With analysts and vendors alike predicting that the Software Defined Data Centre (SDDC) is the next big step for the IT industry , Adapt has announced results from a survey that illustrates the UK cloud industry is still very divided in its opinion of the software defined concept, its potential and benefits.

The results of the survey, which took place at Cloud Computing World Forum on 24th and 25th June 2014, show that although three out five respondents (61%) claim to be familiar with the concept of the SDDC, when it comes to explaining the benefits most are unclear. 13 per cent felt it was about performance, 20 per cent felt it provided centralised management and 17 per cent admitted they don’t understand the benefits.


The statistics go on to show that two in five (43%) don’t think a true SDDC is achievable in the next 12 months as a production ready environment, whilst a quarter believe it’s already achievable.


The results also revealed a myriad of answers when respondents were asked to explain in more detail what SDDC might mean to their business. From flexibility and security through to efficiency and lower costs, it’s clear a true explanation of the benefits has not yet been defined or understood by UK organisations.


So what is the SDDC? Put simply, it’s a way of making the most economic use of data centre resources like storage, network and compute: controlling infrastructure consumption, process and operation down to component level without having to touch a single piece of hardware.


In the SDDC, business rules manage the automated deployment and redeployment of workflows and workloads across tiered platforms to deliver continuously optimised application performance. This means that an SDDC can (for example) rapidly respond to demand changes and bottlenecks without human intervention, ‘promote’ or demote workloads into different performance tiers based on their business criticality at a point in time (such as month end billing, new customer-facing initiatives, archive data) and even move these on and off premise, in and out of the cloud.


Kevin Linsell, Head of Service Development, Adapt, said: “The data centre industry is rapidly evolving. Building large scale data centres with high-volumes of hardware is very inefficient and complex for cloud service providers and enterprises. Through the use of software as opposed to hardware, a SDDC can offer businesses a fast, incredibly flexible way to not only virtualise their IT, but increase levels of flexibility, agility and control from the application layer down, removing barriers and enabling business transformation.
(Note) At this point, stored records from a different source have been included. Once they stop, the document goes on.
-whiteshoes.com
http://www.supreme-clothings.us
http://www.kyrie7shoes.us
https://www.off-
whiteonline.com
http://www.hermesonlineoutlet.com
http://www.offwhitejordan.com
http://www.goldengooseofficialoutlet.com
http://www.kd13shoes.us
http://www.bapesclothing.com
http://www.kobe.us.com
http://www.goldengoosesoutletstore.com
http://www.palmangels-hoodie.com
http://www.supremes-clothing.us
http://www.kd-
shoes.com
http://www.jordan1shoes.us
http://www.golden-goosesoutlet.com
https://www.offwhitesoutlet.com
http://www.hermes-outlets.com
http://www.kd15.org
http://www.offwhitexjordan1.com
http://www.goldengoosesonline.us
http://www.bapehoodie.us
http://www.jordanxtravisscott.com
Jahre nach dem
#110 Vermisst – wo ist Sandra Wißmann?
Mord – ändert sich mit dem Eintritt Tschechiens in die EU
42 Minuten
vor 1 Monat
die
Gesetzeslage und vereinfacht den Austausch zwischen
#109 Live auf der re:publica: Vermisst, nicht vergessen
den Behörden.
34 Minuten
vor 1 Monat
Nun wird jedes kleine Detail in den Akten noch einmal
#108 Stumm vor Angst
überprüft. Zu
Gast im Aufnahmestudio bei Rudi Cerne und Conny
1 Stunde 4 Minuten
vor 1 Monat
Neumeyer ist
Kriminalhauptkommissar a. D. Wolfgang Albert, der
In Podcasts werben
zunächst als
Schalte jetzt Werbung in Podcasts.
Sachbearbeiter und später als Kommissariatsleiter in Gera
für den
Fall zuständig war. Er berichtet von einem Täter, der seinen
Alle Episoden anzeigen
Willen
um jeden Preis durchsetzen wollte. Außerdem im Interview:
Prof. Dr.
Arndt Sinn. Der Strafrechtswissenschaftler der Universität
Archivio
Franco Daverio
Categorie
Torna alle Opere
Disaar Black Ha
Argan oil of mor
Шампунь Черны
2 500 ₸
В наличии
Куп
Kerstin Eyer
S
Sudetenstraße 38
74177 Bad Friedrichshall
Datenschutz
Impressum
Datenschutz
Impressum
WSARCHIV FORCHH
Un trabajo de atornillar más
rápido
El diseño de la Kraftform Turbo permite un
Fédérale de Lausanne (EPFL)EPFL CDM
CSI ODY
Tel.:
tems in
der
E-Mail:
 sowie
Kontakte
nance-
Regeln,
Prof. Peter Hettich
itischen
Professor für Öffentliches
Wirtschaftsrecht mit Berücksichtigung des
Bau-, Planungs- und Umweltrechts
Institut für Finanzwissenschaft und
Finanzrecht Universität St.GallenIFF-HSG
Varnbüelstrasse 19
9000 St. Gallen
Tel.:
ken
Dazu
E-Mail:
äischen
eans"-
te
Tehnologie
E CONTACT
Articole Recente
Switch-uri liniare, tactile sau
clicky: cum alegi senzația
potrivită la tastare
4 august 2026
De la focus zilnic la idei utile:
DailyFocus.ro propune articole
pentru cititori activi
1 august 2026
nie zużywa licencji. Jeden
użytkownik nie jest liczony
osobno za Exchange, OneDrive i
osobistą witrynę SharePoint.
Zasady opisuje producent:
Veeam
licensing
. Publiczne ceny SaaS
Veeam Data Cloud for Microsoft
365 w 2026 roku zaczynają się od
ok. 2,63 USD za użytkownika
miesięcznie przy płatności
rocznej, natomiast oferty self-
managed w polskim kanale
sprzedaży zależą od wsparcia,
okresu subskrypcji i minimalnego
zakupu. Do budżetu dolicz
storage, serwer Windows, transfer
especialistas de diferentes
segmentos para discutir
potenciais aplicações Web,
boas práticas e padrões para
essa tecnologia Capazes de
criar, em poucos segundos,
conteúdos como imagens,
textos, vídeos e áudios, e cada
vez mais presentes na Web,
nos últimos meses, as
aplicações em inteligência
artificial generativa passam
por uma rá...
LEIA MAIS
“As with all big evolutionary steps it can take a while to arrive at market acceptance. Our latest survey is evidence of the confusion in the industry - education is key to ensuring businesses reap the rewards that SDDC promises. Working with some of the key software-defined players in the industry, we recently launched an almost ‘living’ fluid platform that will solve a lot of our customers’ challenges, making sure their environments are continuously optimal, completely aligned with and driven by their evolving application requirements.”